Submitted to: Journal of Food Protection
Publication Type: Peer Reviewed Journal
Publication Acceptance Date: May 24, 2002
Publication Date: October 1, 2002
Citation: Friedman, M., Henika, P.R., Mandrell, R.E. 2002. Antimicrobial activities of phenolic benzaldehydes and benzoic acids against campylobacter jejuni, escherichia coli, listeria monocytogenes, and salmonella enterica. Journal of Food Protection.v.66 (10) p.1811-1821 Interpretive Summary: As part of a broad effort to define the chemical basis for antimicrobial activities of different classes of natural products, we screened 70 benzaldehydes and benzoic acids substituted on the benzene ring with one, two, and three hydroxy and/or methoxy groups against the following four human pathogens reported to infect food: Escherichia coli O157:H7, Salmonella enterica, Campylobacter jejuni, and Listeria monocytogenes. The data suggest that the benzaldehydes are more active than the benzoic acids and that antimicrobial activities are influenced by both the number and position of the hydroxy and methoxy groups on the benzene ring. The ultimate goal of these studies is to develop food formulations that use some of the more active compounds to reduce pathogens in foods and feeds. The fact that many of the active compounds evaluated in the present study are soluble in water should facilitate their use in a variety of food systems.

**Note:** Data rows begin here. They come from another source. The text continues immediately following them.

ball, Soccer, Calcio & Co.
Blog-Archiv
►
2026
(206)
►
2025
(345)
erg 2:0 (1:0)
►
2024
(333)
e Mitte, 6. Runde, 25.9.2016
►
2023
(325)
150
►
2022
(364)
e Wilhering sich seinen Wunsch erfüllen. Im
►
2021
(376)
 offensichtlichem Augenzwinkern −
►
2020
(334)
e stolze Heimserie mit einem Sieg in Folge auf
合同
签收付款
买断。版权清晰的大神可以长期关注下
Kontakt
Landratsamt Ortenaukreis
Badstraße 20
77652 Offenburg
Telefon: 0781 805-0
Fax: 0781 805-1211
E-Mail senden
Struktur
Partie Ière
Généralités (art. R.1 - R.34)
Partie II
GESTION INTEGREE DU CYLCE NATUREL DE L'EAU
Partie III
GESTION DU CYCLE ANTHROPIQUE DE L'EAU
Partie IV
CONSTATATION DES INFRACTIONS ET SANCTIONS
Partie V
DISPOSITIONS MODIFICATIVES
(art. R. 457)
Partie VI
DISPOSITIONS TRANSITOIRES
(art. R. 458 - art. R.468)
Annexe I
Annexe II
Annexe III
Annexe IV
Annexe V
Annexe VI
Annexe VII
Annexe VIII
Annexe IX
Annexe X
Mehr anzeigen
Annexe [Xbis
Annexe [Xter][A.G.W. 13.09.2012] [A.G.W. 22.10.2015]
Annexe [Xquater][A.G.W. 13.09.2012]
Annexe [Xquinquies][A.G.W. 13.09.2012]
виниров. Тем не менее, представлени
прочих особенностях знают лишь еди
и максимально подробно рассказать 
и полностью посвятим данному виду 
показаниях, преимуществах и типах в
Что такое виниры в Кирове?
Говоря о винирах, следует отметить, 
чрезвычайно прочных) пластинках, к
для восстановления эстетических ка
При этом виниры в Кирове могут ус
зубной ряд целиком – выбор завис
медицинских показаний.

Technical Abstract: We evaluated the bactericidal activities of 70 benzaldehydes and benzoic acids substituted in the benzene ring with zero, one, two, or three hydroxy (OH) and/or methoxy (OCH3) groups in a pH 7 buffer against Escherichia coli O157:H7, Salmonella enterica, Campylobacter jejuni, and Listeria monocytogenes in terms of the % of the sample that resulted in a 50% decrease in CFU (BA50). The following order of bactericidal activity was noted: tri-substituted OH>di-substituted-OH>mono-substituted-OH. For di-substituted derivatives, the 2-OH and 4-OH groups enhanced activities of benzaldehyde but not that of benzoic acid. Compounds with mixed OH and OCH3 groups exhibited variable results, i.e. in some cases the OCH3 groups enhanced activity and in others they had no effect. The ten most active compounds for C. jejuni (BA50, 0.0007-0.0093) were: 2-OH-5-OCH3-benzaldehyde, 3,4,5-tri-OH-benzaldehyde, 2-OH-4-OCH3-benzaldehyde, 3,4-di-OH-5-OCH3-benzaldehyde, 3,4-di-OH-benzaldehyde, 2,3,4-tri-OH-benzaldehyde, 3,4,5-tri-OH-benzoic acid, 4-OH-2,6-di-OCH3-benzaldehyde, 2,4,6-tri-OH-benzaldehyde, and 3,4,5-tri-OH-benzoate methyl ester. For S. enterica (BA50, 0.029-0.140): 2,3,4-tri-OH-benzaldehyde, 2,4,6-tri-OH-benzaldehyde, 3,4,5-tri-OH-benzoic acid, 4-OH-2,6-di-OCH3-benzaldehyde, 3,4,5-tri-OH-benzaldehyde, 2,5-di-OH-benzaldehyde, 2,3,4-tri-OH-benzoic acid, 2,4-di-OH-benzaldehyde, 2,3-di-OH-benzaldehyde, and 3-OCH3-benzaldehyde. For E. coli (BA50, 0.042-0.160): 3,4,5-tri-OH-benzaldehyde, 4-OH-2,6-OCH3-benzaldehyde, 2,3,4-tri-OH-benzaldehyde, 2,5-di-OH-benzaldehyde, 2,4,6-tri-OH-benzaldehyde, 2-OH-5-OCH3-benzaldehyde, 2,3-OH-benzaldehyde, 2,4-di-OH-benzaldehyde, 2-OH-benzaldehyde, and 3,5-di-OH-benzaldehyde. For L. monocytogenes (BA50, 0.009-0.38): 2,4,6-tri-OH-benzaldehyde, 2-OH-4-OCH3-benzaldehyde, 2,3-di-OH-benzaldehyde, 2,5-di-OH-benzaldehyde, 3,5-di-OH-benzaldehyde, 2-OH-3-OCH3-benzaldehyde, 2-OH-5-OCH3-benzaldehyde, 3,4,5-tri-OH-benzoate methyl ester, 2,3,4-tri-OH-benzaldehyde, and 5-OH-3,4-OCH3-benzaldehyde. These studies suggest possible new ways to protect foods against infection by human pathogens.